Source records
+-------+

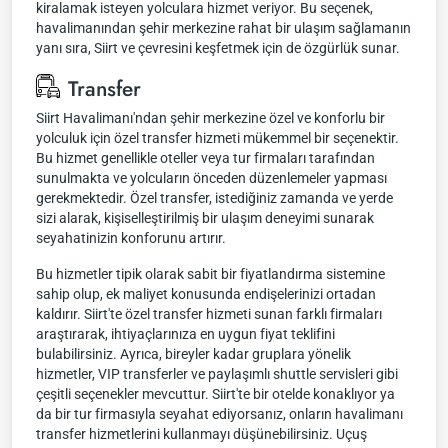
kiralamak isteyen yolculara hizmet veriyor. Bu seçenek,
havalimanından şehir merkezine rahat bir ulaşım sağlamanın
yanı sıra, Siirt ve çevresini keşfetmek için de özgürlük sunar.
Transfer
Siirt Havalimanı'ndan şehir merkezine özel ve konforlu bir
yolculuk için özel transfer hizmeti mükemmel bir seçenektir.
Bu hizmet genellikle oteller veya tur firmaları tarafından
sunulmakta ve yolcuların önceden düzenlemeler yapması
gerekmektedir. Özel transfer, istediğiniz zamanda ve yerde
sizi alarak, kişiselleştirilmiş bir ulaşım deneyimi sunarak
seyahatinizin konforunu artırır.
Bu hizmetler tipik olarak sabit bir fiyatlandırma sistemine
sahip olup, ek maliyet konusunda endişelerinizi ortadan
kaldırır. Siirt'te özel transfer hizmeti sunan farklı firmaları
araştırarak, ihtiyaçlarınıza en uygun fiyat teklifini
bulabilirsiniz. Ayrıca, bireyler kadar gruplara yönelik
hizmetler, VIP transferler ve paylaşımlı shuttle servisleri gibi
çeşitli seçenekler mevcuttur. Siirt'te bir otelde konaklıyor ya
da bir tur firmasıyla seyahat ediyorsanız, onların havalimanı
transfer hizmetlerini kullanmayı düşünebilirsiniz. Uçuş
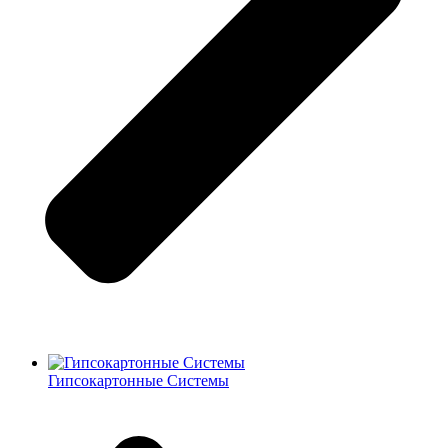
Гипсокартонные Системы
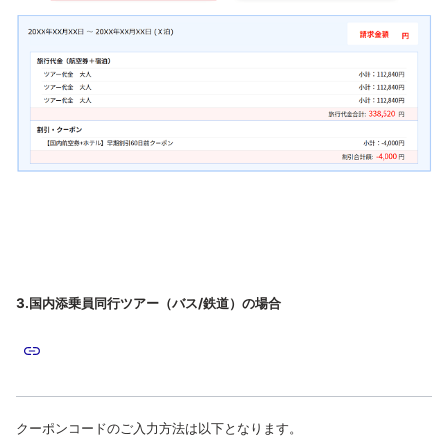
3.国内添乗員同行ツアー（バス/鉄道）の場合
クーポンコードのご入力方法は以下となります。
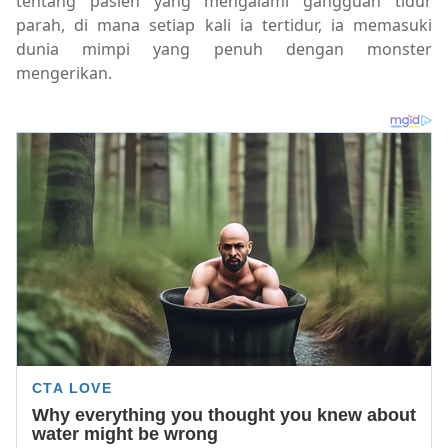
tentang pasien yang mengalami gangguan tidur
parah, di mana setiap kali ia tertidur, ia memasuki
dunia mimpi yang penuh dengan monster
mengerikan.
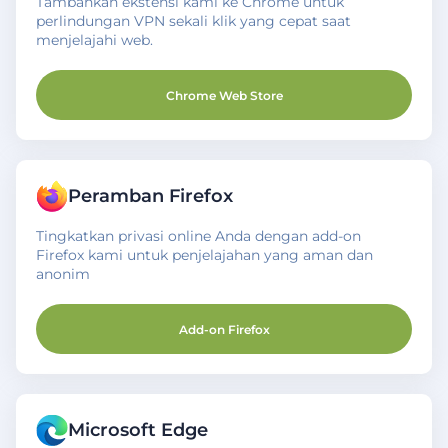
Tambahkan ekstensi kami ke Chrome untuk
perlindungan VPN sekali klik yang cepat saat
menjelajahi web.
Chrome Web Store
Peramban Firefox
Tingkatkan privasi online Anda dengan add-on
Firefox kami untuk penjelajahan yang aman dan
anonim
Add-on Firefox
Microsoft Edge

+-------+

### Required work
All that should be returned is the run of lines from the start of the entries above to the line bearing "sunulmakta ve yolcuların", each exact, with pictures omitted.

### Task result
kiralamak isteyen yolculara hizmet veriyor. Bu seçenek,
havalimanından şehir merkezine rahat bir ulaşım sağlamanın
yanı sıra, Siirt ve çevresini keşfetmek için de özgürlük sunar.
Transfer
Siirt Havalimanı'ndan şehir merkezine özel ve konforlu bir
yolculuk için özel transfer hizmeti mükemmel bir seçenektir.
Bu hizmet genellikle oteller veya tur firmaları tarafından
sunulmakta ve yolcuların önceden düzenlemeler yapması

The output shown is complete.